Sunday, April 1, 2012

Do As I Say, Not As I Watch

My children have watched television for most of this day. Based on current pediatric literature and thinking, I'm assuming they will now grow up to be mute serial killers.

The whole day I obsessively calculated the total amount of hours watched and by how much it exceeded the American Academy of Pediatrics recommendation of two hours or less. I stopped counting somewhere around four hours. It wasn’t continuous and was broken up over what felt like a very long and busy morning but still—it was a lot. I think and obsess a lot about this particular guideline issued to parents—about how or whether or not the more I let them watch, the less likely they’ll be able to communicate, grow fat, violent—and ultimately become all around horrible people. Honestly, in fairness that Ruby from Max and Ruby really is a bitch. They’re not learning anything from her.
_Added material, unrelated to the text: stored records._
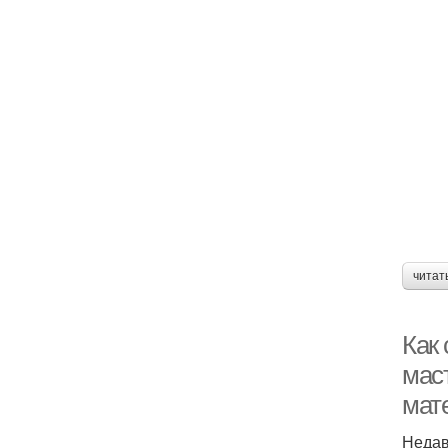
читат
Как
мас
мат
Недав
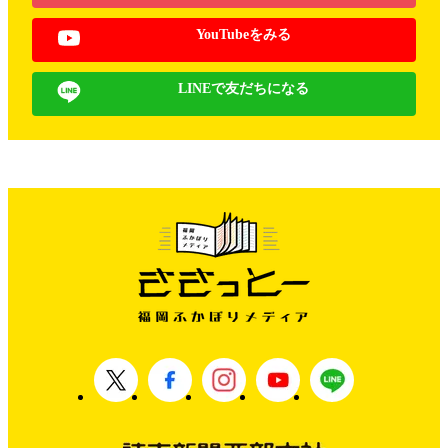
YouTubeをみる
LINEで友だちになる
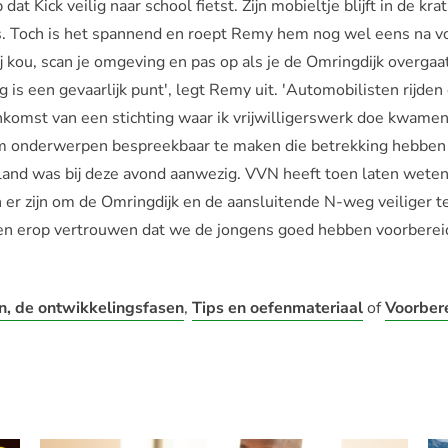
t Kick veilig naar school fietst. Zijn mobieltje blijft in de krat
s. Toch is het spannend en roept Remy hem nog wel eens na voor
j kou, scan je omgeving en pas op als je de Omringdijk overgaa
is een gevaarlijk punt', legt Remy uit. 'Automobilisten rijden 
eenkomst van een stichting waar ik vrijwilligerswerk doe kwam
m onderwerpen bespreekbaar te maken die betrekking hebben 
land was bij deze avond aanwezig. VVN heeft toen laten wete
er zijn om de Omringdijk en de aansluitende N-weg veiliger t
n en erop vertrouwen dat we de jongens goed hebben voorbereid
n, de ontwikkelingsfasen
,
Tips en oefenmateriaal
of
Voorber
I know I’m using it as an “electronic babysitter.” I know that’s wrong and that frankly nothing about Yo Gabba Gabba equates to “preschool on TV” as Nick Jr. would have me believe, lovingly stroking my conscience as I fret about their futures and potential seizures from the flashing light sequence during the Dancey Dance. But I have to shower. And I have to go to the bathroom. And I have to check my email and Facebook account. I actually don’t have to do that last one but at some point during the day, I have to just do a pulse check with anyone who is not currently having a tantrum about the batcave.

I also stress about this particular guideline because it definitely falls into the do as I say not as I furtively do behind your back category. I lecture them about how we need to turn off the TV and only watch certain shows and yet mindlessly watch hours of The Learning Channel at night about programs as useful as Extreme Couponing and I Didn’t Know I Was Pregnant. I can literally feel myself getting more stupid as I watch but sometimes after a long day I want to check out mentally and unplug—it’s trashy and comforting and an escape.
 
I love my children. I would do anything for them and sometimes I honestly believe they need the same kind of escape. When we are overtired and cranky I’m sure some quick yoga followed by a wholesome craft will snap us right out of that funk. But it’s not always that day. And so they watch TV. And I’m not going to feel guilty about it anymore because your kids watch it too. If you claim they don’t well then you’re a liar, like that know-it-all animated bunny Ruby.